Inaugurada há setenta e quatro anos, a linha F, que foi rebatizada neste mês como linha 12- Safira, oferece serviços para bairros antes considerados rurais ao sul do rio Tietê. Ao passar dos anos, esses bairros cresceram, abrigando um população de baixa renda, o que foi determinante para ser rotulada pelos paulistanos como “a linha mais problemática de trens metropolitanos em São Paulo”.

Ao chegarmos na estação Itaim Paulista, um grande número de pessoas entram no vagão. Uma moça cede seu lugar para uma senhora idosa. Um jovem senta no chão encostando-se na porta. Na parede, os dizeres: “ Esse é o 13° trem reformado entregue na linha F”.
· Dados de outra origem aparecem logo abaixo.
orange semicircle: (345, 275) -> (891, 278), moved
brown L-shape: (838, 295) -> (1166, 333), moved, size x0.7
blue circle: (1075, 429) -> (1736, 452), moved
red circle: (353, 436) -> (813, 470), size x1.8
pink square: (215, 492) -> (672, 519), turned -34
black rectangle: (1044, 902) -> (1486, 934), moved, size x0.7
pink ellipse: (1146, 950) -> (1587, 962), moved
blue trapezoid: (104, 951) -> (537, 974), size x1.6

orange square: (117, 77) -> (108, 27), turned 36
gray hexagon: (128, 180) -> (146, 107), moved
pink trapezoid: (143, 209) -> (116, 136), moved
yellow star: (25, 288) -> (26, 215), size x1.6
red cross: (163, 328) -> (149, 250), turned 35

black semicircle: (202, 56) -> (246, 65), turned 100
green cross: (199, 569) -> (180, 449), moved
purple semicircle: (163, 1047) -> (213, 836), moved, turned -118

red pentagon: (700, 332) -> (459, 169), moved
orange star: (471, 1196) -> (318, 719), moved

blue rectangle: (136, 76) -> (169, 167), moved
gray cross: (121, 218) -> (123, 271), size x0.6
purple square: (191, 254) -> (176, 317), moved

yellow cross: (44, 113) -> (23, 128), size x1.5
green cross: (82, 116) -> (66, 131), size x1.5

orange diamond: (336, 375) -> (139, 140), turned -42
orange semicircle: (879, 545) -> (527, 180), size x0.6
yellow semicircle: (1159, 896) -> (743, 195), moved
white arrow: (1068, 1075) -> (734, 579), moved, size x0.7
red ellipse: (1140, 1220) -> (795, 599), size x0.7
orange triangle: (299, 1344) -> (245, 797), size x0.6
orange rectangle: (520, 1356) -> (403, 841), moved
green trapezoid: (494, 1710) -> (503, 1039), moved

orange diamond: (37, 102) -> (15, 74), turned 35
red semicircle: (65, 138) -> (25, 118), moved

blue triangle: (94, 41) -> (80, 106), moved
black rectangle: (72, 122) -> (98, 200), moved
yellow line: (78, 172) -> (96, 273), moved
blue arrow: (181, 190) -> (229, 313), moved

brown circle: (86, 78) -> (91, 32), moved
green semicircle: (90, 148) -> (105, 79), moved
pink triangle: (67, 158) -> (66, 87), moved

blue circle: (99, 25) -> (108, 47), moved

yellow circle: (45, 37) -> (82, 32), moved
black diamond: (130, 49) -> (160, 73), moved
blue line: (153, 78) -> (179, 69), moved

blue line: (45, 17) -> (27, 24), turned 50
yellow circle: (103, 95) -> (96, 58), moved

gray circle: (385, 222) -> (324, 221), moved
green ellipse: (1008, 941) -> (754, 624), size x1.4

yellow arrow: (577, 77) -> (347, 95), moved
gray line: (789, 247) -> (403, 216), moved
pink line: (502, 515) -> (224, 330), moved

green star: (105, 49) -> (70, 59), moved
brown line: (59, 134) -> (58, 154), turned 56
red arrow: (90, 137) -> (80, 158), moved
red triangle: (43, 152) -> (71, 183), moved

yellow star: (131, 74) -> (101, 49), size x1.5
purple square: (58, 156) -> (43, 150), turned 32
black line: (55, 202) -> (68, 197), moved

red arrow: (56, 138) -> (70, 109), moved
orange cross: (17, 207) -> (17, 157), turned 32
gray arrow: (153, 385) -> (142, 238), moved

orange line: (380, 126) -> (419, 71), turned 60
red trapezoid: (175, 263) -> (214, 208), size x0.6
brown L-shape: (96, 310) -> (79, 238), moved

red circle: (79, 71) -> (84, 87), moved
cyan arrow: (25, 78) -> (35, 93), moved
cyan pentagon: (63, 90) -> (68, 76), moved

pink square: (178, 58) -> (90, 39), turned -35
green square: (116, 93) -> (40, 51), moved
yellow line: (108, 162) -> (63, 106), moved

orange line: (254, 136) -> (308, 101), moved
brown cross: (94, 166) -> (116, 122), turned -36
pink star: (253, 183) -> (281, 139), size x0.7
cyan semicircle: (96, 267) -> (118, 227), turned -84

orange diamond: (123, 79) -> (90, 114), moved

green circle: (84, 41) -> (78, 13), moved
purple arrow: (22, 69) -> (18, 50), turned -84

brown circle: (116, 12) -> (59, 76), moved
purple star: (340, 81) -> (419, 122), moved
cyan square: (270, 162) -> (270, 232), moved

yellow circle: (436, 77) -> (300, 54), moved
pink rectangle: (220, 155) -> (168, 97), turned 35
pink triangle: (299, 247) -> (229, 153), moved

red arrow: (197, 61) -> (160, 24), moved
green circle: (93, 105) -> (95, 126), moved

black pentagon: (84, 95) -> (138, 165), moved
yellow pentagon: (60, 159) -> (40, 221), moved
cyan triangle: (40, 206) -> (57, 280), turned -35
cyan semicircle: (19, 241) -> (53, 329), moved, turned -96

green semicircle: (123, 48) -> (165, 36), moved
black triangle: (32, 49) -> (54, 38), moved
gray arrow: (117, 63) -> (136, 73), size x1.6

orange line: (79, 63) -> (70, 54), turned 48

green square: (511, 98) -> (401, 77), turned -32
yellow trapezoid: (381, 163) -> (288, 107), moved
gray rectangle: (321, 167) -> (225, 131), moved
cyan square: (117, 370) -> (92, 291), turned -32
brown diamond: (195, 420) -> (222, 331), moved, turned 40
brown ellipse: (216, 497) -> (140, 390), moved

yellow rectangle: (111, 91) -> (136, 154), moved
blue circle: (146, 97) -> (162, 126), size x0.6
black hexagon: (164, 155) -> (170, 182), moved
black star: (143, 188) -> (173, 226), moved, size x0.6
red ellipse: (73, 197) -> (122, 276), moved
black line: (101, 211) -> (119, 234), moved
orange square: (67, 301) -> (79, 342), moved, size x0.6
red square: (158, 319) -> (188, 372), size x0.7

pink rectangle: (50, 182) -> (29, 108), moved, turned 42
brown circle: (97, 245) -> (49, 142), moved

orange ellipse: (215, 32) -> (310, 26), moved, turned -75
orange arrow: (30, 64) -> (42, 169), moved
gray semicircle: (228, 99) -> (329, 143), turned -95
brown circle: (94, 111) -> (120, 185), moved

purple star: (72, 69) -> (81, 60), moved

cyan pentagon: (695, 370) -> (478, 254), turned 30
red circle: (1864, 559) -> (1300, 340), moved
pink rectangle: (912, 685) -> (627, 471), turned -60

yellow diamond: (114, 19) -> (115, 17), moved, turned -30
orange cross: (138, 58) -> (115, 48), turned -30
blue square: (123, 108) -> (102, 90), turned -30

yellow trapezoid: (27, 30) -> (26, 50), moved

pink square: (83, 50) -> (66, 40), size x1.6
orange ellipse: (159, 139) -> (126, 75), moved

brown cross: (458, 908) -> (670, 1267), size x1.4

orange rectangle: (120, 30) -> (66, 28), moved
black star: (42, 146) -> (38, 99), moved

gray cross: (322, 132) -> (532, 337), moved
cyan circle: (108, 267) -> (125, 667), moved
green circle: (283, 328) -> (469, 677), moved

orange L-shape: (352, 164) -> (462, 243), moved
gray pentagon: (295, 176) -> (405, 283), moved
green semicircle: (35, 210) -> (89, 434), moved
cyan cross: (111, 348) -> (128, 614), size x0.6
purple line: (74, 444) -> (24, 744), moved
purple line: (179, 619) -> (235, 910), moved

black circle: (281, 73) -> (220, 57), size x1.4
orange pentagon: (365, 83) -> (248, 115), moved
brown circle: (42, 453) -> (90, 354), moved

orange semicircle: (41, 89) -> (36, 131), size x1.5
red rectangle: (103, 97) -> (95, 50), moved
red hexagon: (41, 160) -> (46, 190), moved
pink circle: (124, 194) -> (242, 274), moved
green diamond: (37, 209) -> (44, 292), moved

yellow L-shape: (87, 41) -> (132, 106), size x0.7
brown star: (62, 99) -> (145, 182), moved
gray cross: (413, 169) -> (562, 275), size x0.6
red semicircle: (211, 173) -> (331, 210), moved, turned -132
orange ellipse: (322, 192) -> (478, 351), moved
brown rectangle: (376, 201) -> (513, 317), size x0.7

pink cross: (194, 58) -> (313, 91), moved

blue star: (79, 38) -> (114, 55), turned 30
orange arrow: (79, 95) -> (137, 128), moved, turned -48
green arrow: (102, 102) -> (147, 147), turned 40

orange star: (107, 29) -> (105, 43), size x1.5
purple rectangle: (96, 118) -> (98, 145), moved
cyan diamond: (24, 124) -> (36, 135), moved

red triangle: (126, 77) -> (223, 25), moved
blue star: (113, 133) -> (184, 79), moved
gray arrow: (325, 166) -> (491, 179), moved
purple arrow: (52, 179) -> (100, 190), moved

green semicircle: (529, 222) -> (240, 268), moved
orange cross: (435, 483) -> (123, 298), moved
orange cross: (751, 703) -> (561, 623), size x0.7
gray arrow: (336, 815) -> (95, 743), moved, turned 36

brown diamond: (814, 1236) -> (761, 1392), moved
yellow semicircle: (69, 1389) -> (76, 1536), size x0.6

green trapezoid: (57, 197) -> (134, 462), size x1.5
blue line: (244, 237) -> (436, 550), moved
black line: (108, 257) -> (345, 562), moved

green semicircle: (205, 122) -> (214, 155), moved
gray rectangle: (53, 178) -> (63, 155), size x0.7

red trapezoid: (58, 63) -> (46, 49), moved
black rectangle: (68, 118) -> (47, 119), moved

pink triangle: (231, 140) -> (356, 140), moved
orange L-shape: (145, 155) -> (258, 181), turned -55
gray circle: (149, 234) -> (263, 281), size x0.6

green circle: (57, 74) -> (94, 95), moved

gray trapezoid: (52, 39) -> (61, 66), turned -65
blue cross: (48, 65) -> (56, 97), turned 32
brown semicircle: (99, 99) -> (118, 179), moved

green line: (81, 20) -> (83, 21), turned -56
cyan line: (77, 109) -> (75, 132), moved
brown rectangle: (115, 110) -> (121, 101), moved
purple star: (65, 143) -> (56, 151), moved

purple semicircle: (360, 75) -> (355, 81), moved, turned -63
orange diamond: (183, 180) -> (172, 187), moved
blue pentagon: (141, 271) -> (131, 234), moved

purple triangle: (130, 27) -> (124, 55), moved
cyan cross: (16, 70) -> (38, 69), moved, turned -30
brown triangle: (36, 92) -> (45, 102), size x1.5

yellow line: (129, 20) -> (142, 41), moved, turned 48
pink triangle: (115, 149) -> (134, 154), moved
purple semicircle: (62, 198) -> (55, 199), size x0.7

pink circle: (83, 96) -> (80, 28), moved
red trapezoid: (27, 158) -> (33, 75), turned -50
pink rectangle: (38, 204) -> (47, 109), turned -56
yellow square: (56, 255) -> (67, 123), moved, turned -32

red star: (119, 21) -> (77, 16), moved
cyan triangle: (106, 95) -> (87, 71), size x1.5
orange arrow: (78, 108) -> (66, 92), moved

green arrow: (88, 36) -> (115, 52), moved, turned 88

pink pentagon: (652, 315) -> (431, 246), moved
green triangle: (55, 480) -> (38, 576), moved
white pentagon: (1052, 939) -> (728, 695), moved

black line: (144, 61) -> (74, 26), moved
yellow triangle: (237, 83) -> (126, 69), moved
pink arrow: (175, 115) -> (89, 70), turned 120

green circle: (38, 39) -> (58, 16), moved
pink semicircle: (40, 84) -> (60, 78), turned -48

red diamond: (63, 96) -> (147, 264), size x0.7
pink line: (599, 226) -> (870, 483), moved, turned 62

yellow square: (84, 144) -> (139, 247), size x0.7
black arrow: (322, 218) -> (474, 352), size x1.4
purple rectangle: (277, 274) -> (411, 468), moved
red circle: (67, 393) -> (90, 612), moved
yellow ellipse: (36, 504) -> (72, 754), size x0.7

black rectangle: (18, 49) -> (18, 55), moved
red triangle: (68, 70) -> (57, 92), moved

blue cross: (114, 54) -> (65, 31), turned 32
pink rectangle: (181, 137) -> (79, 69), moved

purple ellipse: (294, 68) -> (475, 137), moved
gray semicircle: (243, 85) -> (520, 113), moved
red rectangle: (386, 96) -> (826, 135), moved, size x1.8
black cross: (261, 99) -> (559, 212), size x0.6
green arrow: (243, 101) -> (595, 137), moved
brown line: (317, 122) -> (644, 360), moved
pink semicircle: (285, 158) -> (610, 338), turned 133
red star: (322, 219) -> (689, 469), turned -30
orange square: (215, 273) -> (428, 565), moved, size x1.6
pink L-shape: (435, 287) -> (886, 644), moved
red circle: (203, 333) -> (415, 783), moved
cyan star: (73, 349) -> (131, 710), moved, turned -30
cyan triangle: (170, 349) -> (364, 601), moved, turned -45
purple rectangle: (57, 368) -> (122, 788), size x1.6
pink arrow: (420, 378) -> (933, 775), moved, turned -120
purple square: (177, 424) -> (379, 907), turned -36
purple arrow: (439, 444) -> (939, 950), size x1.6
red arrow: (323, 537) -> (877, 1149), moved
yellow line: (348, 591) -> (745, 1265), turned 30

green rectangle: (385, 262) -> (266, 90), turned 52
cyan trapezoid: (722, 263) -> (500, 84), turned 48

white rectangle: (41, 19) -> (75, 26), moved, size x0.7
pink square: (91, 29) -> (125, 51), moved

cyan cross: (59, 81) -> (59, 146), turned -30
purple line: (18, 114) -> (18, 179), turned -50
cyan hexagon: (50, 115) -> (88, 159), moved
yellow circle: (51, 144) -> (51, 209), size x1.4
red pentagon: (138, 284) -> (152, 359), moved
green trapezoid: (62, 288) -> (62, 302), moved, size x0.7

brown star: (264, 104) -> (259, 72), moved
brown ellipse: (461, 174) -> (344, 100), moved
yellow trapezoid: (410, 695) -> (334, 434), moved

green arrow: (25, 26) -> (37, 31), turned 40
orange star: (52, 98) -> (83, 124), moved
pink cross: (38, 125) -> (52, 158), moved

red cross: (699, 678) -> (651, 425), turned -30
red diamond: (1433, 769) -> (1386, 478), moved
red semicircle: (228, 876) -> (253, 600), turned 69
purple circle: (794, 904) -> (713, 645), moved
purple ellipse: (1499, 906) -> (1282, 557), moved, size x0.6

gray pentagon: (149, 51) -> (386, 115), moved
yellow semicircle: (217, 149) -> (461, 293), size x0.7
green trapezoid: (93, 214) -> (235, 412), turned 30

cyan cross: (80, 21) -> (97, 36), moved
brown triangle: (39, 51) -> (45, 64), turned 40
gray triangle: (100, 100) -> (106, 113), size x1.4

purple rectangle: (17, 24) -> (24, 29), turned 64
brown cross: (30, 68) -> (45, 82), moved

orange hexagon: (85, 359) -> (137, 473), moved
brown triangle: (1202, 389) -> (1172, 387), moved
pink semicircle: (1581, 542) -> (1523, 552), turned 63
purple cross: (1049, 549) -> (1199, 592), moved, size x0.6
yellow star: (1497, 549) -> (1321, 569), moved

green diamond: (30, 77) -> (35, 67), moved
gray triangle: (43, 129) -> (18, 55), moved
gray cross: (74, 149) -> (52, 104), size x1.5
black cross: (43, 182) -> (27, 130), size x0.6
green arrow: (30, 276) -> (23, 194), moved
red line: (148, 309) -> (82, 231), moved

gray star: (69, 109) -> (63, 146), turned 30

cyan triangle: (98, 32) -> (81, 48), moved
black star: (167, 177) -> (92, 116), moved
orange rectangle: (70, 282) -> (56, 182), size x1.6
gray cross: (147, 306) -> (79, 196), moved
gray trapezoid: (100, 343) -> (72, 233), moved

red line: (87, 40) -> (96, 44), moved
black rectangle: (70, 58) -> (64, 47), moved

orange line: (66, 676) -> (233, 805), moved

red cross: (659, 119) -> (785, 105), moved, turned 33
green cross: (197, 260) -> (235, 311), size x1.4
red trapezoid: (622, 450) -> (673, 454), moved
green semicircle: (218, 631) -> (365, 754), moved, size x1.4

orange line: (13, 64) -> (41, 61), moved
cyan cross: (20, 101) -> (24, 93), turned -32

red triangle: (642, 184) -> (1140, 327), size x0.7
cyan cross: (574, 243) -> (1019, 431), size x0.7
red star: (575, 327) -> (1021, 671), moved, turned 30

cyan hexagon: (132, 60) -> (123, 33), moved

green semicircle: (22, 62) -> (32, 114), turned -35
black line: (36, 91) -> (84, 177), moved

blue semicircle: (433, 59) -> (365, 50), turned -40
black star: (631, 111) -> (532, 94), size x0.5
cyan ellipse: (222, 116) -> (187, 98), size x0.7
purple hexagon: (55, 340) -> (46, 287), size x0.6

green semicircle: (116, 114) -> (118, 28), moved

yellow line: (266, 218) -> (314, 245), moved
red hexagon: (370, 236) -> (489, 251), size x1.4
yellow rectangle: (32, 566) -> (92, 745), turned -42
Alguns aproveitam esse momento para sua leitura diária. À minha frente, uma jovem loira, com olhos castanhos claros lê o livro “Os princípios do sucesso”; outra, vestida de jeans e blusa azul, lê uma das tantas obras de Paulo Coelho. Muitos conversam, uns dormem, outros observam a paisagem. O rapaz ao meu lado tenta ver o que tanto escrevo, porém disfarça ao ver que percebo. Passamos por São Miguel, Comendador Ermelino até chegarmos na nova estação USP Leste. Mesmo depois de dois meses da sua inauguração, os passageiros ainda se espantam com sua arquitetura contemporânea e agradável. O parque Ecológico do Tietê também chama a atenção pela imensa área verde. Pela última vez vejo rosto por rosto daquelas pessoas. Escuto a voz do condutor:

 -“Estação Tatuapé desembarque pelo lado direito do trem”.

 É aqui que fico. Desço e observo aquela enorme máquina se distanciar. Junto com ela pessoas seguem seus caminhos no mesmo vagão, porém suas vidas em trilhos diferentes.